Association Between Kaposi’s Sarcoma Symptoms and Paraclinical and Biological Parameters
Of the 180 patients in our study, only 4 (2.22%) had apparent symptoms of Kaposi’s sarcoma (ulcerated and/or non-ulcerated lesions on the skin). The presence of lesions was associated with HIV-1 viral load (p<0.001) and duration of treatment (p=0.010). However, CD4+ T lymphocytes count (p=0.373) and treatment change (p=0.637) () were not associated with Kaposi’s sarcoma symptoms.
Table 2 Relations Between the Apparent Symptoms of Kaposi’s Sarcoma and Clinical and Biological Parameters
Detection of HHV-8 in the Global Population Study
In our study population, of the four people with apparent symptoms of Kaposi’s sarcoma, two had ulcerated lesions and two were HIV-1 infected patients.
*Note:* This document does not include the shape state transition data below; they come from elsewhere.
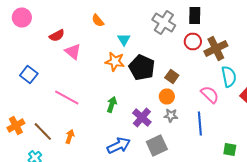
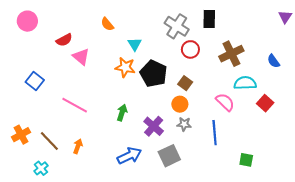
red circle: (193, 42) -> (190, 49), moved
cyan semicircle: (229, 76) -> (245, 83), turned -80

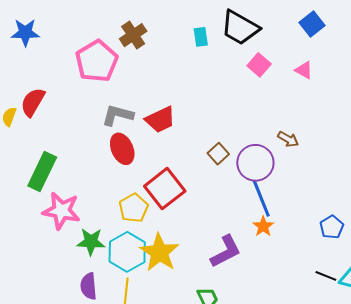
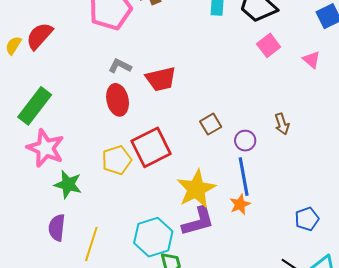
gray L-shape: (118, 115) -> (120, 66), size x0.7
brown arrow: (288, 139) -> (282, 124), turned 30
purple circle: (255, 163) -> (245, 141), size x0.6
cyan hexagon: (127, 252) -> (153, 237), moved
yellow star: (159, 252) -> (196, 189), moved

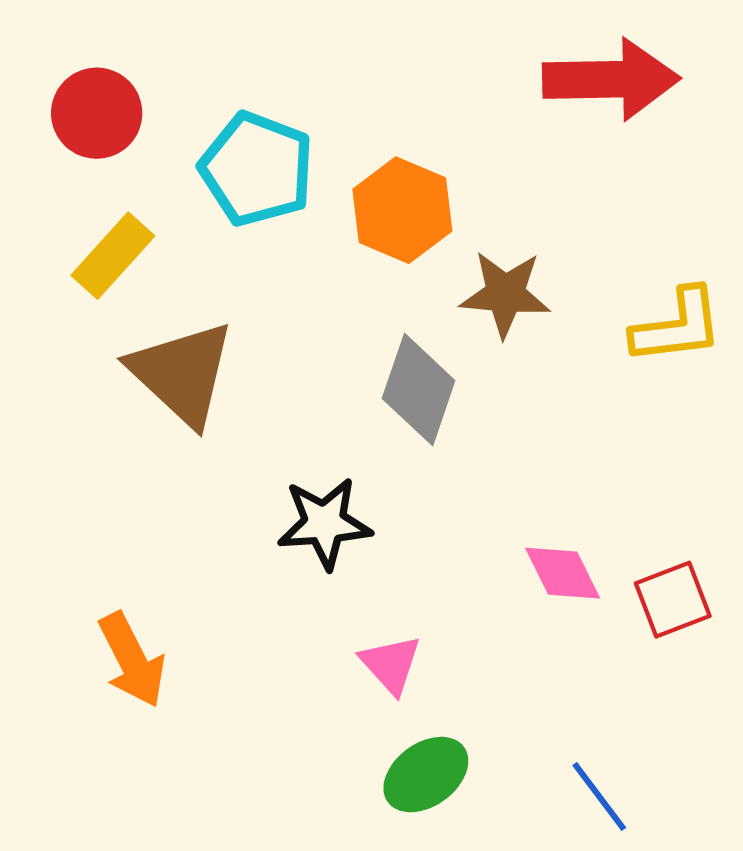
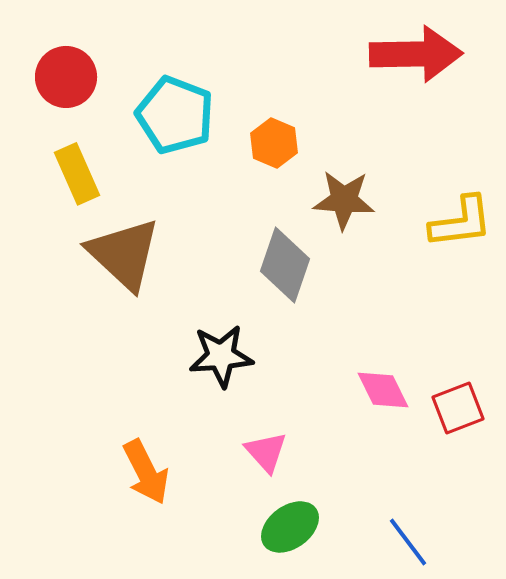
orange hexagon: (402, 210) -> (274, 143), size x0.7
yellow rectangle: (113, 256) -> (77, 174), turned -66
orange arrow: (132, 660) -> (146, 472), moved

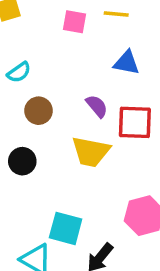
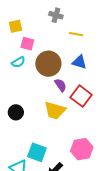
pink square: (74, 22) -> (27, 44), moved
brown circle: (39, 111) -> (48, 64), moved, size x1.6
red square: (135, 122) -> (81, 96), turned 30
HHV-8 DNA was found only in the two individuals with ulcerated lesions, representing an overall prevalence of HHV-8 in our study population of 1.11% (2/180) ().
Table 3 Apparent Symptoms of Kaposi’s Sarcoma and Detection of HHV-8 DNA
Detection of HHV-8 in HIV-1 Infected Persons
Among 179 HIV-1-infected persons, 3 had apparent symptoms of Kaposi’s sarcoma. HHV-8 DNA was detected only in one person whose lesions were ulcerated, unlike the other two whose lesions were not ulcerated and who were undergoing chemotherapy (three Oncovin plus Bleomycin cures each). This person also had a very low CD4+ T lymphocytes count (14 cells/µL) and a very high viral load (331, 131 copies/mL). In this person, HHV-8 DNA was not detected in plasma, but rather in swab samples of his lesions (). The prevalence of HHV-8 among HIV-1-infected patients in our study was 0% (0/179) in plasma and 0.55% (1/179) in lesions.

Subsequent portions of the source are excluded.